Document layout analysis data
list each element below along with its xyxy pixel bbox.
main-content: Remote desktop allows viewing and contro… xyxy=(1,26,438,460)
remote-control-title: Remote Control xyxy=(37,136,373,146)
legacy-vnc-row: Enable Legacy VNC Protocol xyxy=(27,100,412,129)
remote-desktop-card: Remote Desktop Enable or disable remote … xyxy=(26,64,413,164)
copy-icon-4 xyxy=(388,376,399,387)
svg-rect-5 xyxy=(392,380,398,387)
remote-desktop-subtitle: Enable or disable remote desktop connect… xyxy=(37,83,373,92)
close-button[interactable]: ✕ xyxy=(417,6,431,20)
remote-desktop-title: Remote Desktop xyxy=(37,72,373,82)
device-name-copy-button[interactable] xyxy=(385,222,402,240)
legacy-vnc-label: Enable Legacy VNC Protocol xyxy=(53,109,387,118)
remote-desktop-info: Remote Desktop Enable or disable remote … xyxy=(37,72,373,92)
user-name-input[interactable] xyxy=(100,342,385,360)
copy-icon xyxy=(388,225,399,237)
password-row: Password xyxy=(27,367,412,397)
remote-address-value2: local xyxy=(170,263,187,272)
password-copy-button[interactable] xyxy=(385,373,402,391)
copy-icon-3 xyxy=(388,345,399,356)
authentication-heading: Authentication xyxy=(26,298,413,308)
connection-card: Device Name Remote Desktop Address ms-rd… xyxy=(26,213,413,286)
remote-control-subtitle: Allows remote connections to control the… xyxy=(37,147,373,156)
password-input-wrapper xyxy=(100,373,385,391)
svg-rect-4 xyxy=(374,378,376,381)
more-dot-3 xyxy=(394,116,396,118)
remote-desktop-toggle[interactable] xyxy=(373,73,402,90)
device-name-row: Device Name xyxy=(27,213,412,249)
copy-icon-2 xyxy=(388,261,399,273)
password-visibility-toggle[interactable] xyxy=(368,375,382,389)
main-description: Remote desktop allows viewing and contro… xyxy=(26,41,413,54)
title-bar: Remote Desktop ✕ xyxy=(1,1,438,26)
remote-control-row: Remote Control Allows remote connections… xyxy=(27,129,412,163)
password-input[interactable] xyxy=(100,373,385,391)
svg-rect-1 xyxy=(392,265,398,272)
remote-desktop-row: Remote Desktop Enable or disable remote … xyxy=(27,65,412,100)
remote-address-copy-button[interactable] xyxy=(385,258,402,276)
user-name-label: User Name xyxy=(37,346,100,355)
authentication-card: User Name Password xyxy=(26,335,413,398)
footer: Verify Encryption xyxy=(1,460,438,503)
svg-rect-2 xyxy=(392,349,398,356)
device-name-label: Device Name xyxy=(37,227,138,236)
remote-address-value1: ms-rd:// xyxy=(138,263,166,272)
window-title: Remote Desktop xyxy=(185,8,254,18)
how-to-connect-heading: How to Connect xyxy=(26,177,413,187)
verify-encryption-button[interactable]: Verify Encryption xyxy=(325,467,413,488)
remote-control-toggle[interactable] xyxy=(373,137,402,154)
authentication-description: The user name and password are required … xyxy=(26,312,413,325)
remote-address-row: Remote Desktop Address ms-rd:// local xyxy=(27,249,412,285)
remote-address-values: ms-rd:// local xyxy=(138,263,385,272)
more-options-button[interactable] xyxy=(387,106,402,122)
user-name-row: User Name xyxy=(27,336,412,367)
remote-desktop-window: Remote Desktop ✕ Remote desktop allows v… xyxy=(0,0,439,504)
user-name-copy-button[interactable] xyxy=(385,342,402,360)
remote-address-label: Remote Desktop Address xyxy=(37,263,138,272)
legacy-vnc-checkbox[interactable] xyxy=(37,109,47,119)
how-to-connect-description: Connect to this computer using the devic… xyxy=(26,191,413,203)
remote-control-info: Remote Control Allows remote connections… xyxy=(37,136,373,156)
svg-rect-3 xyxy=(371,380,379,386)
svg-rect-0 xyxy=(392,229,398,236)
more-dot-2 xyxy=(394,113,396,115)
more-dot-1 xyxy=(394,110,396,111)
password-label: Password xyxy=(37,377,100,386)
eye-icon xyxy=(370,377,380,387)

To do: All the records above need to be transcribed exactly and in full.

Completed exercise:
list each element below along with its xyxy pixel bbox.
main-content: Remote desktop allows viewing and contro… xyxy=(1,26,438,460)
remote-control-title: Remote Control xyxy=(37,136,373,146)
legacy-vnc-row: Enable Legacy VNC Protocol xyxy=(27,100,412,129)
remote-desktop-card: Remote Desktop Enable or disable remote … xyxy=(26,64,413,164)
copy-icon-4 xyxy=(388,376,399,387)
svg-rect-5 xyxy=(392,380,398,387)
remote-desktop-subtitle: Enable or disable remote desktop connect… xyxy=(37,83,373,92)
close-button[interactable]: ✕ xyxy=(417,6,431,20)
remote-desktop-title: Remote Desktop xyxy=(37,72,373,82)
device-name-copy-button[interactable] xyxy=(385,222,402,240)
legacy-vnc-label: Enable Legacy VNC Protocol xyxy=(53,109,387,118)
remote-desktop-info: Remote Desktop Enable or disable remote … xyxy=(37,72,373,92)
user-name-input[interactable] xyxy=(100,342,385,360)
copy-icon xyxy=(388,225,399,237)
password-row: Password xyxy=(27,367,412,397)
remote-address-value2: local xyxy=(170,263,187,272)
password-copy-button[interactable] xyxy=(385,373,402,391)
copy-icon-3 xyxy=(388,345,399,356)
authentication-heading: Authentication xyxy=(26,298,413,308)
connection-card: Device Name Remote Desktop Address ms-rd… xyxy=(26,213,413,286)
remote-control-subtitle: Allows remote connections to control the… xyxy=(37,147,373,156)
password-input-wrapper xyxy=(100,373,385,391)
svg-rect-4 xyxy=(374,378,376,381)
more-dot-3 xyxy=(394,116,396,118)
remote-desktop-toggle[interactable] xyxy=(373,73,402,90)
device-name-row: Device Name xyxy=(27,213,412,249)
copy-icon-2 xyxy=(388,261,399,273)
password-visibility-toggle[interactable] xyxy=(368,375,382,389)
main-description: Remote desktop allows viewing and contro… xyxy=(26,41,413,54)
title-bar: Remote Desktop ✕ xyxy=(1,1,438,26)
remote-control-row: Remote Control Allows remote connections… xyxy=(27,129,412,163)
password-input[interactable] xyxy=(100,373,385,391)
svg-rect-1 xyxy=(392,265,398,272)
remote-desktop-row: Remote Desktop Enable or disable remote … xyxy=(27,65,412,100)
remote-address-copy-button[interactable] xyxy=(385,258,402,276)
user-name-label: User Name xyxy=(37,346,100,355)
authentication-card: User Name Password xyxy=(26,335,413,398)
footer: Verify Encryption xyxy=(1,460,438,503)
svg-rect-2 xyxy=(392,349,398,356)
device-name-label: Device Name xyxy=(37,227,138,236)
remote-address-value1: ms-rd:// xyxy=(138,263,166,272)
window-title: Remote Desktop xyxy=(185,8,254,18)
how-to-connect-heading: How to Connect xyxy=(26,177,413,187)
verify-encryption-button[interactable]: Verify Encryption xyxy=(325,467,413,488)
remote-control-toggle[interactable] xyxy=(373,137,402,154)
authentication-description: The user name and password are required … xyxy=(26,312,413,325)
remote-address-row: Remote Desktop Address ms-rd:// local xyxy=(27,249,412,285)
remote-address-values: ms-rd:// local xyxy=(138,263,385,272)
more-options-button[interactable] xyxy=(387,106,402,122)
user-name-row: User Name xyxy=(27,336,412,367)
remote-desktop-window: Remote Desktop ✕ Remote desktop allows v… xyxy=(0,0,439,504)
user-name-copy-button[interactable] xyxy=(385,342,402,360)
remote-address-label: Remote Desktop Address xyxy=(37,263,138,272)
legacy-vnc-checkbox[interactable] xyxy=(37,109,47,119)
how-to-connect-description: Connect to this computer using the devic… xyxy=(26,191,413,203)
remote-control-info: Remote Control Allows remote connections… xyxy=(37,136,373,156)
svg-rect-3 xyxy=(371,380,379,386)
svg-rect-0 xyxy=(392,229,398,236)
more-dot-2 xyxy=(394,113,396,115)
more-dot-1 xyxy=(394,110,396,111)
password-label: Password xyxy=(37,377,100,386)
eye-icon xyxy=(370,377,380,387)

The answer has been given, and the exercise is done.